▼
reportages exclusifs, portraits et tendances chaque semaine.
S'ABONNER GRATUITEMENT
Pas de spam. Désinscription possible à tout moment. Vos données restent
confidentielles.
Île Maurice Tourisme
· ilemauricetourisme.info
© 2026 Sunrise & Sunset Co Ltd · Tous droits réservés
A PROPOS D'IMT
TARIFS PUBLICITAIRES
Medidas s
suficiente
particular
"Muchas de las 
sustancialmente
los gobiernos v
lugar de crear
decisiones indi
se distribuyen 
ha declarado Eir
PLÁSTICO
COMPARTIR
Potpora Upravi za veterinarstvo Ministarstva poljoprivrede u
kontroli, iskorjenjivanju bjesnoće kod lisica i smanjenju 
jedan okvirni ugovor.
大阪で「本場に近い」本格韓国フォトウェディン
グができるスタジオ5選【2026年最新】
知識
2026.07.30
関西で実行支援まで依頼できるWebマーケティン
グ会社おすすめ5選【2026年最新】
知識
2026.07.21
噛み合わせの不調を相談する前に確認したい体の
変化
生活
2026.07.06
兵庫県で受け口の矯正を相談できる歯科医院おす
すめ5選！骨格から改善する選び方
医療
▲
▼
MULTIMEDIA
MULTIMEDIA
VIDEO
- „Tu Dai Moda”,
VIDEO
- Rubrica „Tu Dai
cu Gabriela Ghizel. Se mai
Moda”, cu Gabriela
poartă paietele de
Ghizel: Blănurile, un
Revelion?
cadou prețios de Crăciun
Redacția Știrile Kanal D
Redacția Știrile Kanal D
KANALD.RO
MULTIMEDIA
▲
▼
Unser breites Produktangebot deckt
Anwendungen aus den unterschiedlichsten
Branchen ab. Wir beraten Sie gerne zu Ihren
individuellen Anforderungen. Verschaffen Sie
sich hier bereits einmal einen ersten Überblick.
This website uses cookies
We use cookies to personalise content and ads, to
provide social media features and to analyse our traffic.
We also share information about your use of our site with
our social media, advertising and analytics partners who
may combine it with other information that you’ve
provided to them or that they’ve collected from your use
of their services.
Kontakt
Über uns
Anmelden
▲
**What is required:** Where does the word "with" appear in the records above? Return every line that holds it.

**Exercise result:**
We also share information about your use of our site with
may combine it with other information that you’ve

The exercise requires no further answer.